Employers and Domestic Workers: A Confucian Approach

Employers and Domestic Workers: A Confucian Approach

About ten years ago, a close friend came to visit me in Hong Kong. This friend—now director of a center for ethics at a prestigious American university—seemed surprised when informed that my family had hired a live-in domestic helper to help care for our child and deal with domestic chores. He had just arrived from another trip, and since he was going to stay with us for a few days I told him to put his dirty clothes in the laundry basket and our helper would take care of it. My friend objected, saying he would do it himself. I didn’t argue at the time, but after a few drinks I mentioned it again and he relented.

Why would he object, I wondered? In Hong Kong, it’s common for professional families to hire foreign domestic workers (the politically correct term). The workers come to make money for themselves and their families, they are given contracts on much better terms than in places like Singapore, their interests are represented by nongovernmental agencies and by their home governments (especially the Philippines), and they are free to go home when they wish. In Hong Kong, nobody thinks twice about the justice of hiring foreign domestic workers (the debate focuses on the terms of their work). But somehow it offends the sensibilities of Western liberals. Perhaps the idea of workers in the home violates the image of the family as a sphere of love and affection. Or maybe it conjures up images of master-servant relationships from aristocratic times. There may be an element of hypocrisy—in Western countries, domestic work is often done informally or illegally by migrant workers, without contracts and without political recognition and legal protection—but few card-carrying liberals would want to admit that they hire illegal domestic workers, much less defend the practice in public.

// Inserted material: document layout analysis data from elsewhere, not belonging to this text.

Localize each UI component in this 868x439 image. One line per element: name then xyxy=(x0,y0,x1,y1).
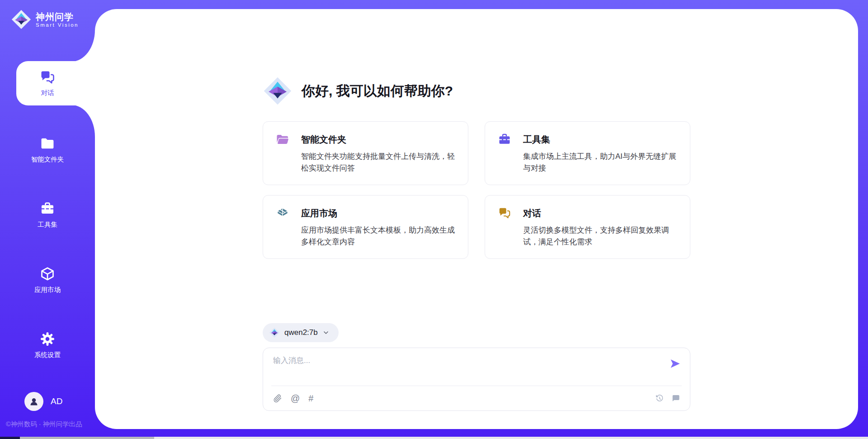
hash-icon: # xyxy=(308,394,313,403)
greeting-logo-icon xyxy=(263,76,292,106)
conversation-button[interactable] xyxy=(671,394,680,403)
card-description: 灵活切换多模型文件，支持多样回复效果调试，满足个性化需求 xyxy=(523,224,678,248)
history-icon xyxy=(655,394,664,403)
copyright-footer: ©神州数码 · 神州问学出品 xyxy=(6,420,82,429)
sidebar-item-toolset[interactable]: 工具集 xyxy=(0,201,95,229)
card-app-market[interactable]: 应用市场 应用市场提供丰富长文本模板，助力高效生成多样化文章内容 xyxy=(263,195,468,259)
model-name: qwen2:7b xyxy=(284,328,318,337)
model-selector[interactable]: qwen2:7b xyxy=(263,323,339,342)
sidebar-item-smart-folder[interactable]: 智能文件夹 xyxy=(0,136,95,164)
folder-open-icon xyxy=(276,133,289,146)
sidebar-item-settings[interactable]: 系统设置 xyxy=(0,331,95,359)
sidebar-item-label: 工具集 xyxy=(38,220,57,229)
chat-bubbles-icon xyxy=(39,69,56,86)
send-button[interactable] xyxy=(670,358,681,371)
paperclip-icon xyxy=(273,394,282,403)
chat-icon xyxy=(498,206,511,220)
main-panel: 你好, 我可以如何帮助你? 智能文件夹 智能文件夹功能支持批量文件上传与清洗，轻… xyxy=(95,9,858,429)
shortcut-cards: 智能文件夹 智能文件夹功能支持批量文件上传与清洗，轻松实现文件问答 工具集 集成… xyxy=(263,121,690,259)
comment-icon xyxy=(671,394,680,403)
history-button[interactable] xyxy=(655,394,664,403)
topic-button[interactable]: # xyxy=(308,394,313,403)
app-grid-icon xyxy=(276,206,289,220)
logo-diamond-icon xyxy=(11,9,32,30)
user-name: AD xyxy=(51,396,62,406)
folder-icon xyxy=(40,136,55,151)
card-title: 工具集 xyxy=(523,134,550,146)
sidebar-item-chat[interactable]: 对话 xyxy=(16,61,95,105)
brand: 神州问学 Smart Vision xyxy=(11,9,79,30)
card-description: 应用市场提供丰富长文本模板，助力高效生成多样化文章内容 xyxy=(301,224,456,248)
greeting-text: 你好, 我可以如何帮助你? xyxy=(302,82,453,100)
brand-subtitle: Smart Vision xyxy=(36,22,79,28)
user-account[interactable]: AD xyxy=(24,392,62,411)
person-icon xyxy=(28,396,39,407)
card-chat[interactable]: 对话 灵活切换多模型文件，支持多样回复效果调试，满足个性化需求 xyxy=(485,195,690,259)
sidebar-item-label: 对话 xyxy=(41,89,54,97)
avatar xyxy=(24,392,43,411)
card-smart-folder[interactable]: 智能文件夹 智能文件夹功能支持批量文件上传与清洗，轻松实现文件问答 xyxy=(263,121,468,185)
content-column: 你好, 我可以如何帮助你? 智能文件夹 智能文件夹功能支持批量文件上传与清洗，轻… xyxy=(263,9,690,429)
card-title: 对话 xyxy=(523,207,541,220)
brand-name: 神州问学 xyxy=(36,12,79,22)
message-input[interactable] xyxy=(273,355,664,386)
sidebar-item-label: 智能文件夹 xyxy=(31,155,64,164)
gear-icon xyxy=(40,331,55,347)
model-logo-icon xyxy=(269,327,280,338)
screen-bottom-edge xyxy=(20,437,154,439)
mention-button[interactable]: @ xyxy=(291,394,300,403)
send-icon xyxy=(670,358,681,369)
card-toolset[interactable]: 工具集 集成市场上主流工具，助力AI与外界无缝扩展与对接 xyxy=(485,121,690,185)
sidebar-item-label: 应用市场 xyxy=(34,286,61,294)
sidebar-item-label: 系统设置 xyxy=(34,351,61,359)
sidebar-item-app-market[interactable]: 应用市场 xyxy=(0,266,95,294)
greeting: 你好, 我可以如何帮助你? xyxy=(263,76,690,106)
card-description: 集成市场上主流工具，助力AI与外界无缝扩展与对接 xyxy=(523,151,678,174)
chevron-down-icon xyxy=(322,329,330,336)
message-composer: @ # xyxy=(263,348,690,411)
screen-bottom-edge xyxy=(0,437,20,439)
attach-file-button[interactable] xyxy=(273,394,282,403)
screen-bottom-edge xyxy=(154,437,868,439)
sidebar: 神州问学 Smart Vision 对话 智能文件夹 工具集 xyxy=(0,0,95,439)
toolbox-icon xyxy=(498,133,511,146)
cube-icon xyxy=(40,266,55,282)
at-icon: @ xyxy=(291,394,300,403)
card-title: 应用市场 xyxy=(301,207,337,220)
card-title: 智能文件夹 xyxy=(301,134,346,146)
card-description: 智能文件夹功能支持批量文件上传与清洗，轻松实现文件问答 xyxy=(301,151,456,174)
briefcase-icon xyxy=(40,201,55,216)
composer-area: qwen2:7b xyxy=(263,323,690,411)
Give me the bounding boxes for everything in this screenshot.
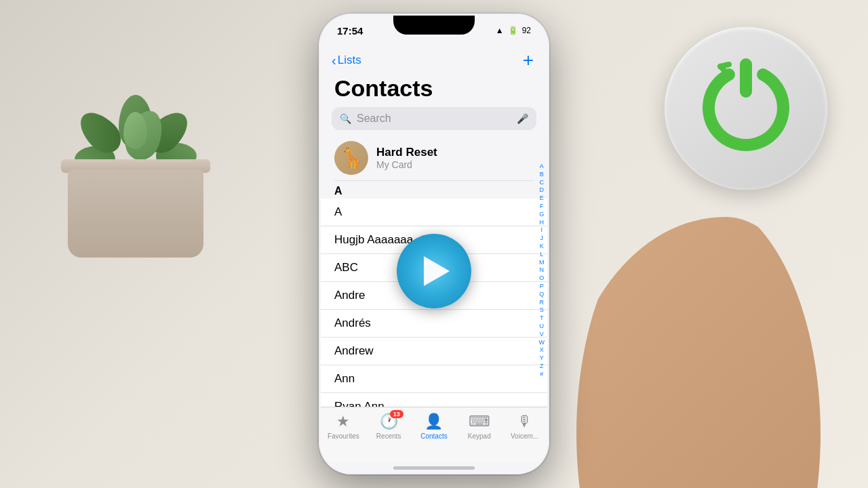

Such attitudes, if taken seriously, can be damaging to domestic workers. Of course the status quo can and should be improved, but we need to think of improvements that benefit the workers themselves—and yes, that also benefit those hiring the workers. It’s not just a matter of figuring out the right laws and policies. So much interaction between employers and domestic workers occurs in the privacy of the home, away from the prying eyes of the state, and the informal norms of engagement have great impact on the welfare of the workers. But one searches in vain within the academic literature on migration and domestic work for morally informed proposals regarding the treatment of domestic workers, as though it’s immoral even to allude to that possibility. So let me begin with that topic. I believe that the Confucian tradition offers moral resources for thinking about employer-domestic worker relationships, and I will try to spell those out. My views are also informed by interviews with domestic workers in Hong Kong and Beijing and by volunteer work I did with a Hong Kong-based NGO that represents the interests of foreign domestic workers.